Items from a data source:
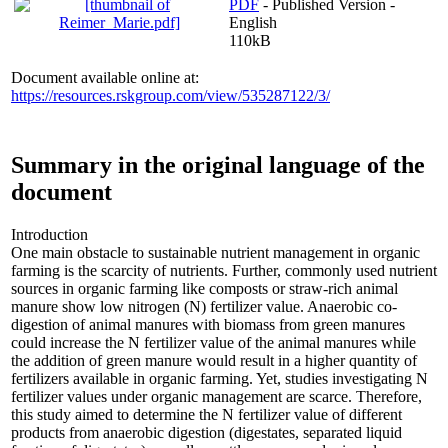
PDF
- Published Version -
English
110kB
Document available online at:
https://resources.rskgroup.com/view/535287122/3/
Summary in the original language of the
document
Introduction
One main obstacle to sustainable nutrient management in organic
farming is the scarcity of nutrients. Further, commonly used nutrient
sources in organic farming like composts or straw-rich animal
manure show low nitrogen (N) fertilizer value. Anaerobic co-
digestion of animal manures with biomass from green manures
could increase the N fertilizer value of the animal manures while
the addition of green manure would result in a higher quantity of
fertilizers available in organic farming. Yet, studies investigating N
fertilizer values under organic management are scarce. Therefore,
this study aimed to determine the N fertilizer value of different
products from anaerobic digestion (digestates, separated liquid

Work instruction: Beginning with the line that contains "Document available online", each line of the records above through the last one must be printed word for word.

Answer box:
Document available online at:
https://resources.rskgroup.com/view/535287122/3/
Summary in the original language of the
document
Introduction
One main obstacle to sustainable nutrient management in organic
farming is the scarcity of nutrients. Further, commonly used nutrient
sources in organic farming like composts or straw-rich animal
manure show low nitrogen (N) fertilizer value. Anaerobic co-
digestion of animal manures with biomass from green manures
could increase the N fertilizer value of the animal manures while
the addition of green manure would result in a higher quantity of
fertilizers available in organic farming. Yet, studies investigating N
fertilizer values under organic management are scarce. Therefore,
this study aimed to determine the N fertilizer value of different
products from anaerobic digestion (digestates, separated liquid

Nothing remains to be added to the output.